Alterations in the MCU complex expression/function were found in different cancer types. High expression levels of MCU were detected in colorectal, ovarian, pancreatic, stomach, and prostate cancers, while genetic mutations were observed mainly in prostate, breast, and uterine cancers. Genetic modifications linked to cancer development were also detected in the other components of the MCU complex [158]. Based on these observations, the targeting of MCU channel for cancer therapy may be an intriguing option, especially for cancer patients who overexpress the MCU protein. However, compounds able to inhibit this channel, including ruthenium red and its derivative ruthenium 360, are nonspecific and lead to different side effects. Recently, a new membrane-permeant MCU complex inhibitor named DS16570511 was identified, but its anticancer properties need further investigation [158].
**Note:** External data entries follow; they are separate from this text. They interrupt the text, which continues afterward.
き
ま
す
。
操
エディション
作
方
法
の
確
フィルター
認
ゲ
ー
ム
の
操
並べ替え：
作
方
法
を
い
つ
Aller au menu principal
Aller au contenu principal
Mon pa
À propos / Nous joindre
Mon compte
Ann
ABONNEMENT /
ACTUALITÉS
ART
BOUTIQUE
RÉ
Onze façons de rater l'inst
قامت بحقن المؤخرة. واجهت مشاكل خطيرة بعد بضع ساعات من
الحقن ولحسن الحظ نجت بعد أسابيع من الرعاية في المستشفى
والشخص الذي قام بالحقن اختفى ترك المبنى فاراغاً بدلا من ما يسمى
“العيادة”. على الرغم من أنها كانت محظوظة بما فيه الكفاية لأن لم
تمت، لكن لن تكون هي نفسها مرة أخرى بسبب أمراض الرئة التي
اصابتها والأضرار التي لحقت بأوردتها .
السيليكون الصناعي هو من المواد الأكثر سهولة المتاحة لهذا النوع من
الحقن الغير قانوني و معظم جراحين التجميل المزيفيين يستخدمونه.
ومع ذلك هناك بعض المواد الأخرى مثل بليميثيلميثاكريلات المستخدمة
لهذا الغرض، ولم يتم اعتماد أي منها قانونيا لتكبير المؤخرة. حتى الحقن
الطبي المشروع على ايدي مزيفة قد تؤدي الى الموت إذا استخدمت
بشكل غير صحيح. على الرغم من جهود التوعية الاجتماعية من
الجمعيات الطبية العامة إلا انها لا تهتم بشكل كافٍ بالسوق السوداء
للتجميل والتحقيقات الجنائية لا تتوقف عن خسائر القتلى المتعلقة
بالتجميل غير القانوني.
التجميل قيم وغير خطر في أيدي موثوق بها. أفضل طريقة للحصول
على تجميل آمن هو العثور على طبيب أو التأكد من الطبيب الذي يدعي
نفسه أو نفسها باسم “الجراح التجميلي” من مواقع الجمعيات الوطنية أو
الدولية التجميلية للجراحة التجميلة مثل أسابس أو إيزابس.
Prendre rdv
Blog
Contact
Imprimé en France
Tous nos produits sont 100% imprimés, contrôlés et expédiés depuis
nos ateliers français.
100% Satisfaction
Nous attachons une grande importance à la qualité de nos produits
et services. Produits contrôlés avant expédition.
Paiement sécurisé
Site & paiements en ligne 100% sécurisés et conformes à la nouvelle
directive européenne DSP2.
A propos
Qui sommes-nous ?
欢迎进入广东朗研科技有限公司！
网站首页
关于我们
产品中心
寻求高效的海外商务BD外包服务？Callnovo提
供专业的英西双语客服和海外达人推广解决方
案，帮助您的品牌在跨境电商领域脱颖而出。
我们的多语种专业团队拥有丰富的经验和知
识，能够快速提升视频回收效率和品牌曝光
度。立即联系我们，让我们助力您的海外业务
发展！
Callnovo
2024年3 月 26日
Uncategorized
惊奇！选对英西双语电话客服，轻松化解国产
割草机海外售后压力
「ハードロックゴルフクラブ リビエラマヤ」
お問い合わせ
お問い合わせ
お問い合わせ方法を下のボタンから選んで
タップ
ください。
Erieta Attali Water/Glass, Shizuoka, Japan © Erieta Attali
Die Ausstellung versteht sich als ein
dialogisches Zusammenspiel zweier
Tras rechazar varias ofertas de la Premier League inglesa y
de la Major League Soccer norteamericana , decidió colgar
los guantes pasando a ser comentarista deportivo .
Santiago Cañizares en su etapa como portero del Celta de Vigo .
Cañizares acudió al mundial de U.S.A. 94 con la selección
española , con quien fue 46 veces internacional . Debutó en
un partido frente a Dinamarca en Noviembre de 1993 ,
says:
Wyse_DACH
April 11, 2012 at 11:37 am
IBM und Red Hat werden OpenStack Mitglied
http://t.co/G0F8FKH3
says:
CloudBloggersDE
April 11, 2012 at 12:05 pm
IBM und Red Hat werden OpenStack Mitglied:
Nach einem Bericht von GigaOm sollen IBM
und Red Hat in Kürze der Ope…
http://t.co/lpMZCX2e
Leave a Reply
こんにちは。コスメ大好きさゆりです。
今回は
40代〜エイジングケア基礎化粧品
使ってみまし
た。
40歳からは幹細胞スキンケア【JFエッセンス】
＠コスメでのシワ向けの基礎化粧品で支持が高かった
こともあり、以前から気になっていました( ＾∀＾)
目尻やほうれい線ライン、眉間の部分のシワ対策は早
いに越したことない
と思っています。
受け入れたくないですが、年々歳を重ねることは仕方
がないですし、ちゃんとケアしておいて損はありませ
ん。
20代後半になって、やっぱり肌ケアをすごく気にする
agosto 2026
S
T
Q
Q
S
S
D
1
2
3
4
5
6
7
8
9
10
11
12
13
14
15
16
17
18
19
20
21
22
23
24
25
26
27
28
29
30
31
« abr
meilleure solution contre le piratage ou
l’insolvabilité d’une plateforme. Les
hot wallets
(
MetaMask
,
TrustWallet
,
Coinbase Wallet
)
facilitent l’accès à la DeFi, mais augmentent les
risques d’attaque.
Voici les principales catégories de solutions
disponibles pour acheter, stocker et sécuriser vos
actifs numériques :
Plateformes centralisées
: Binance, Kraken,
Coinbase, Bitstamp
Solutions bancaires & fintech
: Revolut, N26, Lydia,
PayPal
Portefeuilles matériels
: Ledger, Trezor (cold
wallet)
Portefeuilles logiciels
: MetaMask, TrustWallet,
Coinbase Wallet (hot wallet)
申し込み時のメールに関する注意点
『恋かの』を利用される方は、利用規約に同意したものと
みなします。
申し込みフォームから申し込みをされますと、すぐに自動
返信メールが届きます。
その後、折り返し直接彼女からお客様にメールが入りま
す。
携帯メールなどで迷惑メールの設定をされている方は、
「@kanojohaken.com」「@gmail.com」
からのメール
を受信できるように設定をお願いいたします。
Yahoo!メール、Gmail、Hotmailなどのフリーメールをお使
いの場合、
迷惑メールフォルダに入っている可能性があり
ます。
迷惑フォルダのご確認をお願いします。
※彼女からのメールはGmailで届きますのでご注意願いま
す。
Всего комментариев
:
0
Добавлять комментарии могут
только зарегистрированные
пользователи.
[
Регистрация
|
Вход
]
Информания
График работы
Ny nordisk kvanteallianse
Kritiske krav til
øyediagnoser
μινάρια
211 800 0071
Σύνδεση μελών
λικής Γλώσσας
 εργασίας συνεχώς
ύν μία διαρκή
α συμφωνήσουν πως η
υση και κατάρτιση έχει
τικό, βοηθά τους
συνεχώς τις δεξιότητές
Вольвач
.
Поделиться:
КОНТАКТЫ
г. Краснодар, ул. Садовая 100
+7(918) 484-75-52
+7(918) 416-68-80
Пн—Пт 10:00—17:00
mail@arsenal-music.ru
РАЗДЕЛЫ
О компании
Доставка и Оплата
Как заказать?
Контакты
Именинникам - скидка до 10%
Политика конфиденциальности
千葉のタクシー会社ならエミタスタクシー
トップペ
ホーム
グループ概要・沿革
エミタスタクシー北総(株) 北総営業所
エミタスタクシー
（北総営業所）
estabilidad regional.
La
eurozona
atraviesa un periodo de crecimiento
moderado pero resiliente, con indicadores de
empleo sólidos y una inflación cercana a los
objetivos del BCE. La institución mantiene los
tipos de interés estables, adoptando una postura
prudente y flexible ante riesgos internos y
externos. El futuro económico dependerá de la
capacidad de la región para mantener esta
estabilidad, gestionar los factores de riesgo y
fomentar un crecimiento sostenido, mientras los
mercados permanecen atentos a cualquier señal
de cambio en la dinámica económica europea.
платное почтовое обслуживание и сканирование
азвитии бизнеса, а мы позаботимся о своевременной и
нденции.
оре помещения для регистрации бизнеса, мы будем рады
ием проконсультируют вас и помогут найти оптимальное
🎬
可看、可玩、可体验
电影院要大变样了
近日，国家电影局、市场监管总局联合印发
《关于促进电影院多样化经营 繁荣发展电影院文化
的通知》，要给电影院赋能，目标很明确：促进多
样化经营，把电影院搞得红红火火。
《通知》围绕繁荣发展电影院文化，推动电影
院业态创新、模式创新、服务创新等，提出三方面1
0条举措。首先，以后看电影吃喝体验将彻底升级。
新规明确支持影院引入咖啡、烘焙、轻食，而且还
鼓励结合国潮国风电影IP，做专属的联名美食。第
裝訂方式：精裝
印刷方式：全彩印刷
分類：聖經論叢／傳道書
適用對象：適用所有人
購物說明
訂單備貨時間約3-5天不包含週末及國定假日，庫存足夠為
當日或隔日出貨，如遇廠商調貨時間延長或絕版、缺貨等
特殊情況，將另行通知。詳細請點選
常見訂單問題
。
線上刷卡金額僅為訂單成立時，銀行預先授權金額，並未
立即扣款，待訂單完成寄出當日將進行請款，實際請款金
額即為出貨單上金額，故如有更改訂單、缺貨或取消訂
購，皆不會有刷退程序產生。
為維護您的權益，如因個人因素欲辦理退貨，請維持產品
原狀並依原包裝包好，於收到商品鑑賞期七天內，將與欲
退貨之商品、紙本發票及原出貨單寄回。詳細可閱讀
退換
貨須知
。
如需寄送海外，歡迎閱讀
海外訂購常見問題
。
Another important mitochondrial protein is VDAC; this pore is a nonselective Ca2+-permeable pore located on the outer membrane of mitochondrion, where it regulates the flux of ions and metabolites from cytosol to mitochondria and vice versa. Three isoforms for this channel, VDAC1, VDAC2, and VDAC3, have been identified in mammalian cells [159]. Based on the assumption that VDAC pores regulate mitochondrial Ca2+ fluxes, it is speculated that VDACs may be involved in the control of cell proliferation and apoptosis; therefore, these channels may affect the fate of cancer cells. VDAC1 is upregulated in a variety of human cancer cell lines, while VDAC2 is overexpressed in melanoma, mesothelioma, and thyroid cancer cells [159]. The targeting of VDAC isoforms may be an important option for cancer treatment. In fact, the administration of R-Tf-D-LP4, a VDAC-based peptide, in xenograft mouse models of glioblastoma, lung, and breast cancer inhibited tumor growth, causing massive cancer cell death [160].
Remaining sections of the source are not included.